TASK ITEM: The lines to return run from the one containing "unchanging nature of God’s grace. When we" through the end of the material; give them exactly and leave out the pictures.
[DATA IN THIS EXERCISE Boundary: Start]
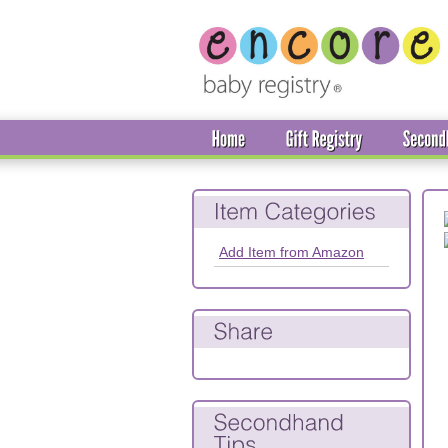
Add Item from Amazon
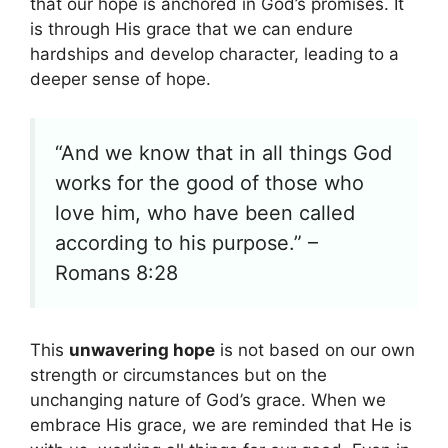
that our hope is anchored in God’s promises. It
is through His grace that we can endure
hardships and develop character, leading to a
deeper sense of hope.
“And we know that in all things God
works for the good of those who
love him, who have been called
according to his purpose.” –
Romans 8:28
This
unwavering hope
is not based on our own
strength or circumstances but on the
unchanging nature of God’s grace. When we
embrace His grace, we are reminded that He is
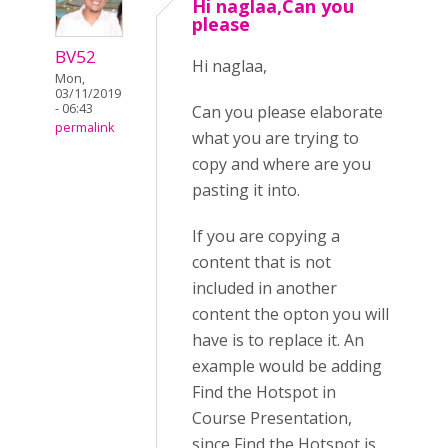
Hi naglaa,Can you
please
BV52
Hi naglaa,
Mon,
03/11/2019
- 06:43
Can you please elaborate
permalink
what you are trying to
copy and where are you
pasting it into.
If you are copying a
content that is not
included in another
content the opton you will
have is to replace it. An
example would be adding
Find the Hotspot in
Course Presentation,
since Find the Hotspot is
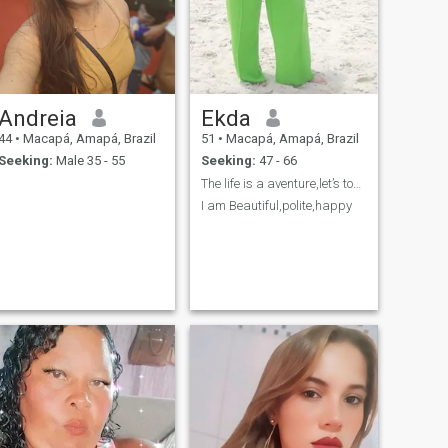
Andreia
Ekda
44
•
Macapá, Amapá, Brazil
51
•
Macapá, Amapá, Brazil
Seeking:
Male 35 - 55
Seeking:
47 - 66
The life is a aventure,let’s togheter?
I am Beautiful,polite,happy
[DATA IN THIS EXERCISE Boundary: End]
TASK SOLUTION:
unchanging nature of God’s grace. When we
embrace His grace, we are reminded that He is
Hi naglaa,Can you
please
BV52
Hi naglaa,
Mon,
03/11/2019
- 06:43
Can you please elaborate
permalink
what you are trying to
copy and where are you
pasting it into.
If you are copying a
content that is not
included in another
content the opton you will
have is to replace it. An
example would be adding
Find the Hotspot in
Course Presentation,
since Find the Hotspot is
Andreia
Ekda
44
•
Macapá, Amapá, Brazil
51
•
Macapá, Amapá, Brazil
Seeking:
Male 35 - 55
Seeking:
47 - 66
The life is a aventure,let’s togheter?
I am Beautiful,polite,happy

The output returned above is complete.